A baby's brain grows more while in the womb than at any time in a child's life. Life Before Birth: The Hidden Script That Rules Our Lives is a valuable guide to creating healthier babies and offers insight into healing our early primal wounds. Dr. Janov integrates the most recent scientific research about prenatal development with the psychobiological reality that these early experiences do cast a long shadow over our entire lifespan. With a wealth of experience and a history of successful psychotherapeutic treatment, Dr. Janov is well positioned to speak with clarity and precision on a topic that remains critically important.
Paula Thomson, PsyD, Associate Professor, California State University, Northridge & Professor Emeritus, York University

"I am enthralled.
Dr. Janov has crafted a compelling and prophetic opus that could rightly dictate
PhD thesis topics for decades to come. Devoid of any "New Age" pseudoscience,
this work never strays from scientific orthodoxy and yet is perfectly accessible and
downright fascinating to any lay person interested in the mysteries of the human psyche."
Dr. Bernard Park, MD, MPH

His new book “Life Before Birth: The Hidden Script that Rules Our Lives” shows that primal therapy, the lower-brain therapeutic method popularized in the 1970’s international bestseller “Primal Scream” and his early work with John Lennon, may help alleviate depression and anxiety disorders, normalize blood pressure and serotonin levels, and improve the functioning of the immune system.

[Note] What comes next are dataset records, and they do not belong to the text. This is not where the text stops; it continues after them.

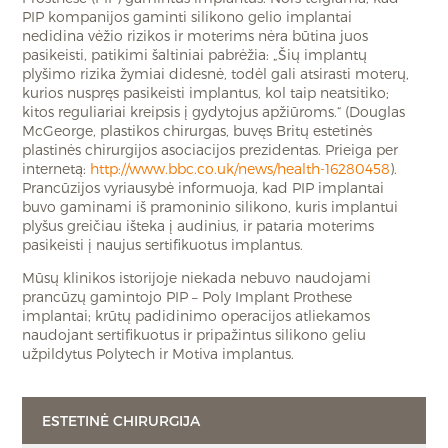
PIP kompanijos gaminti silikono gelio implantai
nedidina vėžio rizikos ir moterims nėra būtina juos
pasikeisti, patikimi šaltiniai pabrėžia: „Šių implantų
plyšimo rizika žymiai didesnė, todėl gali atsirasti moterų,
kurios nuspręs pasikeisti implantus, kol taip neatsitiko;
kitos reguliariai kreipsis į gydytojus apžiūroms.“ (Douglas
McGeorge, plastikos chirurgas, buvęs Britų estetinės
plastinės chirurgijos asociacijos prezidentas. Prieiga per
internetą:
http://www.bbc.co.uk/news/health-16280458
).
Prancūzijos vyriausybė informuoja, kad PIP implantai
buvo gaminami iš pramoninio silikono, kuris implantui
plyšus greičiau išteka į audinius, ir pataria moterims
pasikeisti į naujus sertifikuotus implantus.
Mūsų klinikos istorijoje niekada nebuvo naudojami
prancūzų gamintojo PIP – Poly Implant Prothese
implantai; krūtų padidinimo operacijos atliekamos
naudojant sertifikuotus ir pripažintus silikono geliu
užpildytus Polytech ir Motiva implantus.
ESTETINĖ CHIRURGIJA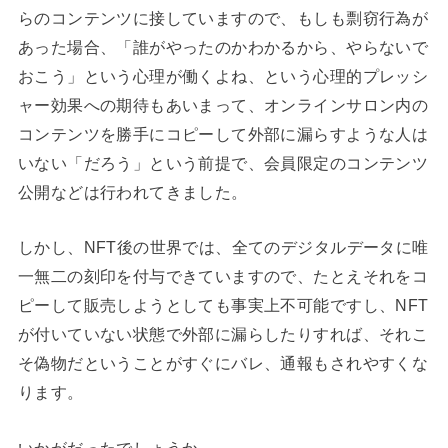
らのコンテンツに接していますので、もしも剽窃行為が
あった場合、「誰がやったのかわかるから、やらないで
おこう」という心理が働くよね、という心理的プレッシ
ャー効果への期待もあいまって、オンラインサロン内の
コンテンツを勝手にコピーして外部に漏らすような人は
いない「だろう」という前提で、会員限定のコンテンツ
公開などは行われてきました。
しかし、NFT後の世界では、全てのデジタルデータに唯
一無二の刻印を付与できていますので、たとえそれをコ
ピーして販売しようとしても事実上不可能ですし、NFT
が付いていない状態で外部に漏らしたりすれば、それこ
そ偽物だということがすぐにバレ、通報もされやすくな
ります。
いかがだったでしょうか。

One of the book’s most intriguing theories is that fetal imprinting, an evolutionary strategy to prepare children to cope with life, establishes a permanent set-point in a child's physiology. Baby's born to mothers highly anxious during pregnancy, whether from war, natural disasters, failed marriages, or other stressful life conditions, may thus be prone to mental illness and brain dysfunction later in life. Early traumatic events such as low oxygen at birth, painkillers and antidepressants administered to the mother during pregnancy, poor maternal nutrition, and a lack of parental affection in the first years of life may compound the effect.
In making the case for a brand-new, unified field theory of psychotherapy, Dr. Janov weaves together the evolutionary theories of Jean Baptiste Larmarck, the fetal development studies of Vivette Glover and K.J.S. Anand, and fascinating new research by the psychiatrist Elissa Epel suggesting that telomeres—a region of repetitive DNA critical in predicting life expectancy—may be significantly altered during pregnancy.

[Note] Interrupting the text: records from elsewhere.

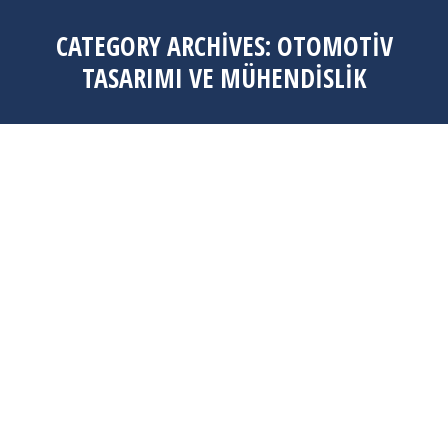
CATEGORY ARCHIVES:
OTOMOTIV
TASARIMI VE MÜHENDISLIK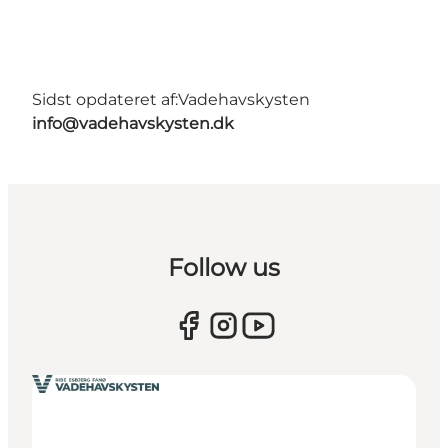
Sidst opdateret af:
Vadehavskysten
info@vadehavskysten.dk
Follow us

After explaining how hormonal and neurologic processes in the womb provide a blueprint for later mental illness and disease, Dr. Janov charts a revolutionary new course for psychotherapy. He provides a sharp critique of cognitive behavioral therapy, psychoanalysis, and other popular “talk therapy” models for treating addiction and mental illness, which he argues do not reach the limbic system and brainstem, where the effects of early trauma are registered in the nervous system.
“Life Before Birth: The Hidden Script that Rules Our Lives” is scheduled to be published by NTI Upstream in October 2011, and has tremendous implications for the future of modern psychology, pediatrics, pregnancy, and women’s health.